Most people dream of owning their own home or buying the car of their dreams. However, these are expensive purchases that require planning and budgeting. The average person can’t walk in and pay cash for a house or car. Most people choose to start out by saving for a down payment and then working out a budge to ensure that they can afford the monthly expense. The tips below provide some advice on making big ticket purchases without breaking the bank.
One of the most important things young adults need to learn about is their credit score. Too many young people aren’t taught this and start accepting every credit card offer that comes in the mail. Soon, they are sitting on a mountain of debt they can’t pay and their credit score will suffer. Often they don’t even realize this until they go to purchase a house or car and can’t qualify for a loan.
Parents and teachers need to explain this to students before they enter the real world of finances. Adults already on their own need to protect their credit score and make sure all of their accounts are up-to-date and paid in a timely fashion. Interest rates and even the ability to qualify for loans are highly dependent on having good credit. Individuals should use sites like Freecreditscore.com or Annualcreditreport.com to determine their current credit status.
It is a good idea to start saving for a down payment for that house or car before going shopping for it. Car loans typically require 10 percent down unless the buyer has excellent credit. If for any reason the consumer has bad credit, they can still find sites like Autocreditexpress.com that will help you determine the right payment option to fit your budget. Regardless of how much money is required as a down payment, more is better. A large down payment means smaller monthly payments that are much easier to budget.
If a large purchase is on the horizon, start saving money early. It’s easier than most people think to put away extra money. Some idea to start a savings:
- Skip the latte on the way to work and put that money in savings.

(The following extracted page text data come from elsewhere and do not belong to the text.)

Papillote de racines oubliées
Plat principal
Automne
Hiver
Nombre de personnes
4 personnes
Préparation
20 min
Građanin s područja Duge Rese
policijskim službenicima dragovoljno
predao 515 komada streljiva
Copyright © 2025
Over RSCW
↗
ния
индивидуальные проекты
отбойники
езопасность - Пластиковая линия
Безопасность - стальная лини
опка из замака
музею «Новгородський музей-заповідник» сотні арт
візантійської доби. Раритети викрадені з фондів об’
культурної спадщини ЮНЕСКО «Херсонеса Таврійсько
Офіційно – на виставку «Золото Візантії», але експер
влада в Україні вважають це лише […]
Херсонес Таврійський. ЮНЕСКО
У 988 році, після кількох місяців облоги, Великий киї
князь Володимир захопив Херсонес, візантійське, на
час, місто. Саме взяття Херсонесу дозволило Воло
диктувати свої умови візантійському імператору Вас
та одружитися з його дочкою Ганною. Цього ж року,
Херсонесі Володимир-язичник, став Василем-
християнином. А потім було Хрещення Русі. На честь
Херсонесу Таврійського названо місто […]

- Pack lunch and only eat out occasionally.
- Rent or stream movies instead of going out.
- Invite friends over for games and drinks, much less expensive than going to bars.
It’s not hard to find ways to cut back and put money away for a down payment. Plus, when it comes time to make payments every month, a working plan for saving is already in progress.
Before making an expensive purchase, it is important to create a budget. To decide the correct periodic payment, start out with a spreadsheet that lists all monthly debt and income. Determine how much money is left after all necessary bills are paid. Make sure to account for groceries, gas, and other essentials. The money that is left can be applied to a new payment. However, the payment should not be the entire amount that is left. There should be money for emergencies. It may take some skillful planning and foregoing leisure activities to make the purchase fit the budget, but if it is wanted badly enough, it can be done.
Finally, before making any major investment, it is important to have a savings account for emergencies. Medical emergencies, job loss, and other factors could cause budgets to become obsolete. In order to ensure that payments are made, a savings account should be a necessity. There are varying opinions on how much one should save, but most financial experts agree that a savings account should have enough money to last from nine months to one year. While this is not practical for most people, an emergency savings should be in place to help when necessary.
Buying a new car or a house is a huge accomplishment that can be done with ease as long as planning and budgeting are used. Create a plan on how to save for the down payment, create a budget to stay on track with payments, and always have an emergency savings account to keep payments current. Following these simple tips will make it possible to have that new car or house.
We are planning for some big ‘ticket items’ in the next years: a car for my husband, a van for us to travel etc. We plan on saving the money for these both and buy them with cash. It’s something we’d like to have solved in 3-4 years time, so we should have plenty of time to save and then buy them both.
Travis @Debtchronicles says
Another thing to remember is to not make other purchases that would make your debt to income ration worse. I remember when we were talking with our mortgage broker about our first home, she warned us to not look at buying a car, or anything else that would go on a line of credit because that could affect our mortgage qualification.